[Opening Data for this task section]
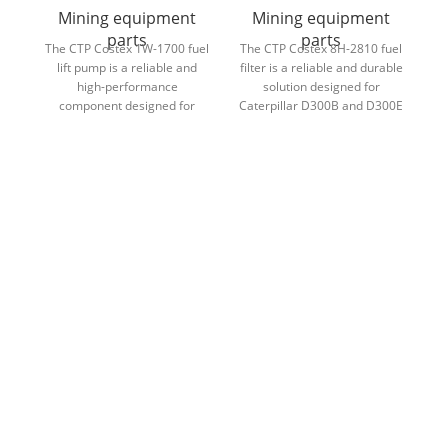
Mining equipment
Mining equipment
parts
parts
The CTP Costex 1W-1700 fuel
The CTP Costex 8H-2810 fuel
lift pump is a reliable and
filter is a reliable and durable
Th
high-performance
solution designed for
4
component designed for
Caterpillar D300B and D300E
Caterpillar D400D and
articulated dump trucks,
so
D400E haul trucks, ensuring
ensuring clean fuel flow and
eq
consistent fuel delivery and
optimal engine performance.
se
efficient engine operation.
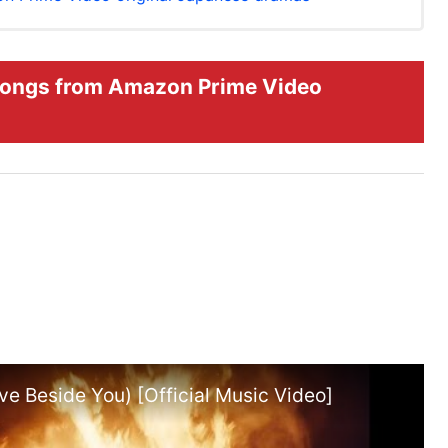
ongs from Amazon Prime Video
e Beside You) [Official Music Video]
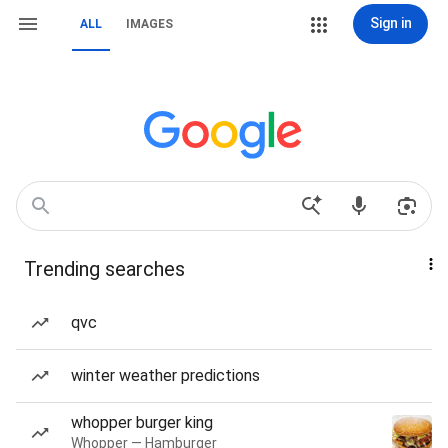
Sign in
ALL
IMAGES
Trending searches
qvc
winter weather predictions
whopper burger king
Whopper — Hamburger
[Closing Data for this task section]
[Opening Data for this task section]
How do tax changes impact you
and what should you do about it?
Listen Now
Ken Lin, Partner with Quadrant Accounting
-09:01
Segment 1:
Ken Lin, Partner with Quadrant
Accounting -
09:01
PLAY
[Closing Data for this task section]
[Opening Data for this task section]
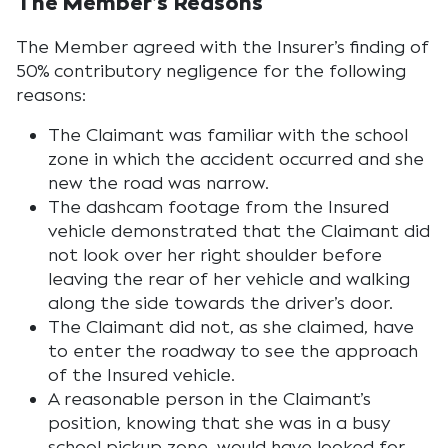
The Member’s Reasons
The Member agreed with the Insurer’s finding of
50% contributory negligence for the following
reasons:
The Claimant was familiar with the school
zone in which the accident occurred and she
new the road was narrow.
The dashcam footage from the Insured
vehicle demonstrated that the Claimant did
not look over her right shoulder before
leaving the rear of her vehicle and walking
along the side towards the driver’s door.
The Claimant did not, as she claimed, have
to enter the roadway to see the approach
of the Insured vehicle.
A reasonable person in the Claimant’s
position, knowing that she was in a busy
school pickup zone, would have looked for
[Closing Data for this task section]
● **What you have to do**:
Output exactly the lines above that lie between the line with "efficient engine operation." and the line with "Whopper — Hamburger", those two lines included, and no pictures.

● **Response box**:
efficient engine operation.
ongs from Amazon Prime Video
e Beside You) [Official Music Video]
Sign in
ALL
IMAGES
Trending searches
qvc
winter weather predictions
whopper burger king
Whopper — Hamburger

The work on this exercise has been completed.